种种流言之下,陈皇后再是个木头人,也会知道一二。
她的心好像被无数的虫子啃食,疼痛疯狂,折磨得她夜不能寐,整个人都垮了下来,疯疯癫癫,宛如行尸走肉,就在夜里,她鬼使神差,走出了宫门,到了坤宁宫旁边的一处琉璃井,一头栽了下去。
幸好宫女起夜,发现皇后没了,才到处寻找,在井边发现了陈皇后的鞋子,赶快叫人,七手八脚,把陈皇后救了起来,勉强保住了性命。
“这是拿皇后的命来逼宫啊!”
唐毅法眼如炬,自然能看穿对手的算盘,陈皇后之所以投井,肯定是李贵妃一伙逼迫的,身为结发妻子,陈皇后骤然一死,不但是皇家的巨大丑闻,更是对隆庆威望的致命一击,看你还敢不敢查下去!
对唐毅这些外臣也是一个威吓,你们都把皇后逼死了,还想干什么?要把老朱家的天给翻过来吗?
用一个无辜之人的性命,逼着隆庆和唐毅罢手,如此行径,十分卑鄙无耻,但是却不得不承认,效果很不错。
就连唐毅都犯了踟蹰,足足等了两个多时辰,就在耐性快要消耗一空的时候,隆庆跌跌撞撞,走了进来。
皇帝的脸色十分难看,额头上一层细腻的汗珠,走起路来,身体摇摇晃晃,几乎支撑不下去了。
“快传太医。”
唐毅急忙吩咐,有人把太医请来,给隆庆扎了针,又取来老参汤,给隆庆喂了几口,好半天,皇帝才缓过这口气。
见唐毅在一旁侍立,隆庆连忙伸手,拉着他,还没说话,泪水就流了下来。
“师傅,朕对不起梓童啊!”
唐毅沉声问道:“皇后的身体如何?”
隆庆摇摇头,“怕是不成了,她一直体弱多病,又被流言所伤,井水寒冷,太医说伤了肺脏,咳嗽带血,朕,朕看她的这一会儿,就吐了两次血,只怕撑不了几天了!”

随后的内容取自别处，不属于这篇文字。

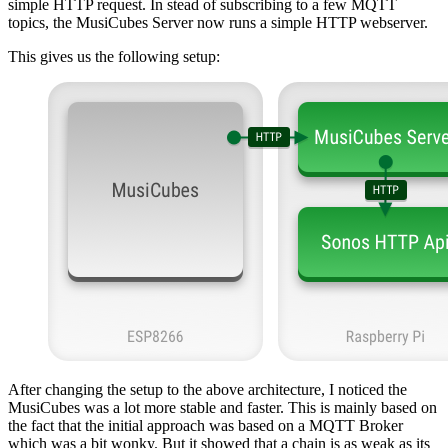
simple HTTP request. In stead of subscribing to a few MQTT
topics, the MusiCubes Server now runs a simple HTTP webserver.
This gives us the following setup:
After changing the setup to the above architecture, I noticed the
MusiCubes was a lot more stable and faster. This is mainly based on
the fact that the initial approach was based on a MQTT Broker
which was a bit wonky. But it showed that a chain is as weak as its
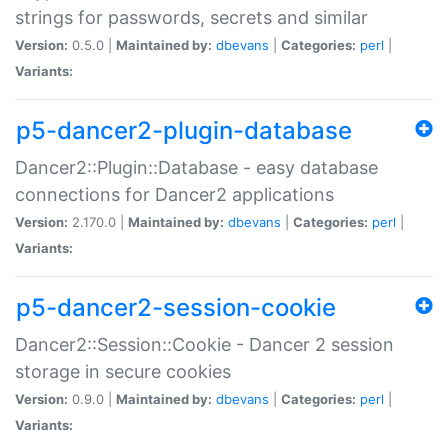
strings for passwords, secrets and similar
Version:
0.5.0 |
Maintained by:
dbevans
|
Categories:
perl
|
Variants:
p5-dancer2-plugin-database
Dancer2::Plugin::Database - easy database
connections for Dancer2 applications
Version:
2.170.0 |
Maintained by:
dbevans
|
Categories:
perl
|
Variants:
p5-dancer2-session-cookie
Dancer2::Session::Cookie - Dancer 2 session
storage in secure cookies
Version:
0.9.0 |
Maintained by:
dbevans
|
Categories:
perl
|
Variants:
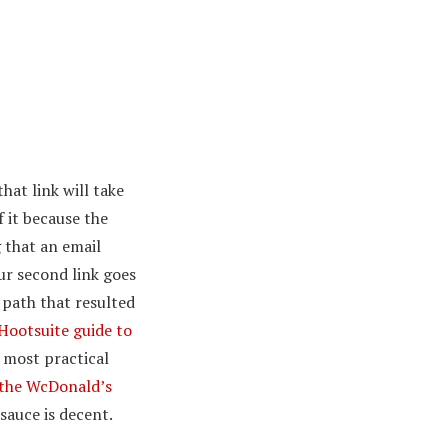
at link will take
f it because the
 that an email
ur second link goes
path that resulted
Hootsuite guide to
 most practical
the WcDonald’s
 sauce is decent.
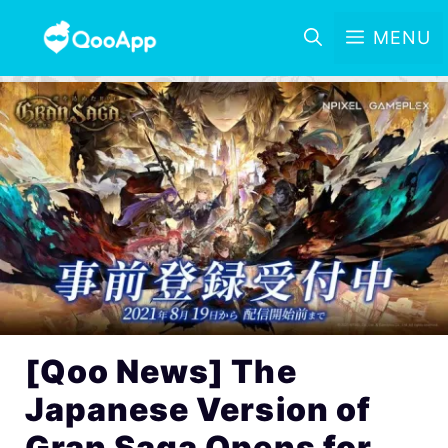
MENU
[Qoo News] The
Japanese Version of
Gran Saga Opens for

说到这里,隆庆痛哭流涕,唐毅深吸口气,同样脸色不好看。
假如皇后真的死了,那可不是小事情,后宫的事情多半是查不下去了。
果然隆庆叹口气,“梓童她和朕说,天下女子,有谁能贵为皇后,母仪天下,她已经别无所求,佛经上说,临死前七日,念诵阿弥陀佛,心心回向,至心向善,死的时候,就能到西方佛国,转生八宝池。她从明日开始,就要一心念佛。只是顾念和朕的夫妻情分,才和朕说几句心里话。”

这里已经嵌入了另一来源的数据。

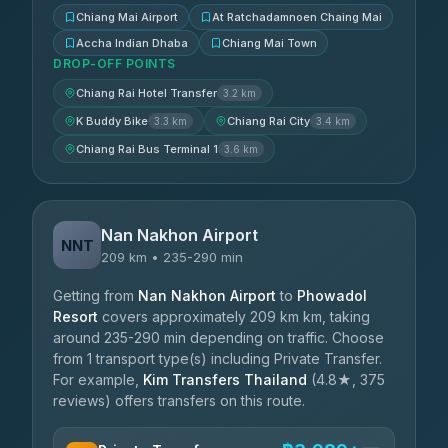
Chiang Mai Airport
At Ratchadamnoen Chaing Mai
Accha Indian Dhaba
Chiang Mai Town
DROP-OFF POINTS
Chiang Rai Hotel Transfer
3.2 km
K Buddy Bike
Chiang Rai City
3.3 km
3.4 km
Chiang Rai Bus Terminal 1
3.6 km
Nan Nakhon Airport
NNT
209 km • 235-290 min
Getting from
Nan Nakhon Airport
to
Phowadol
Resort
covers approximately 209 km km, taking
around 235-290 min depending on traffic. Choose
from 1 transport type(s) including Private Transfer.
For example,
Kim Transfers Thailand
(4.8★, 375
reviews) offers transfers on this route.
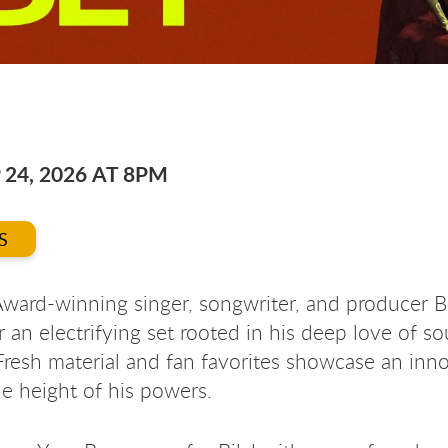
 24, 2026 AT 8PM
S
ard-winning singer, songwriter, and producer Bi
r an electrifying set rooted in his deep love of so
 Fresh material and fan favorites showcase an inn
the height of his powers.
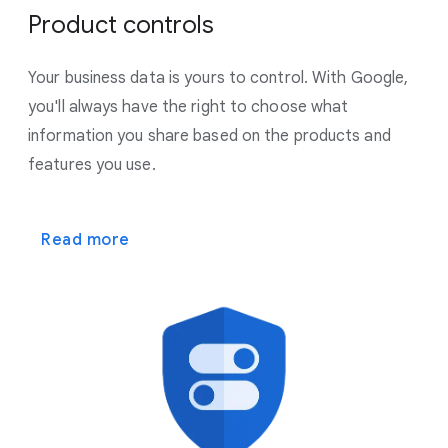
Product controls
Your business data is yours to control. With Google,
you'll always have the right to choose what
information you share based on the products and
features you use.
Read more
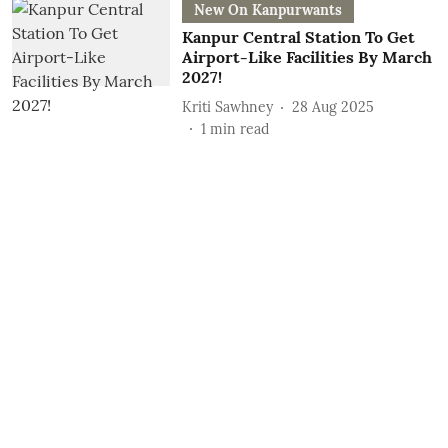
New On Kanpurwants
Kanpur Central Station To Get
Airport-Like Facilities By March
2027!
Kriti Sawhney
28 Aug 2025
1
min read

隆庆停顿一下,陈皇后蜡黄的面孔,在眼前浮现,好像无数的针,刺痛了心尖儿。眼睁睁看着她死去,自己却一点办法都没有,心都碎了!
“唉,梓童她和朕说,先帝因为壬寅宫变,避居西苑,结果落下了千古笑柄。宫外民间,编排先帝的话本小说,不计其数,这一次宫中闹出的乱子,丝毫不比先帝的时候小,朕若是也避居西苑,只怕皇家颜面也会荡然无存。自古以来,后宫多事,只是历代君王都知道家丑不可外扬,更不能让外臣彻查后宫,到时候天下大乱,受损的还是皇家……”
最后这几句体己话,显然不能对外人说,哪知道隆庆竹筒倒豆子,都给讲了出来。
“唐师傅,朕此时心乱如麻,已经没了主意,朕到底该如何处置?”
唐毅太了解隆庆了,他能说这话,就代表着内心已经动摇了。
“陛下,臣斗胆请问,您甘心吗?”
这句话戳中了隆庆的要害,他能咽得下去这口气吗?
陈皇后念佛吃斋的一个人,谁背叛隆庆,她也不会,如今却逼得陈皇后以死明志,显然是有人在背后布局使坏。
都怪自己软弱无能,被人家拿住了短处,往死里欺负。
给自己戴了绿帽子还不罢休,竟然以皇家的脸面,陈皇后的一条命逼自己认输,吞下苦果。正所谓龙有逆鳞,触之必死。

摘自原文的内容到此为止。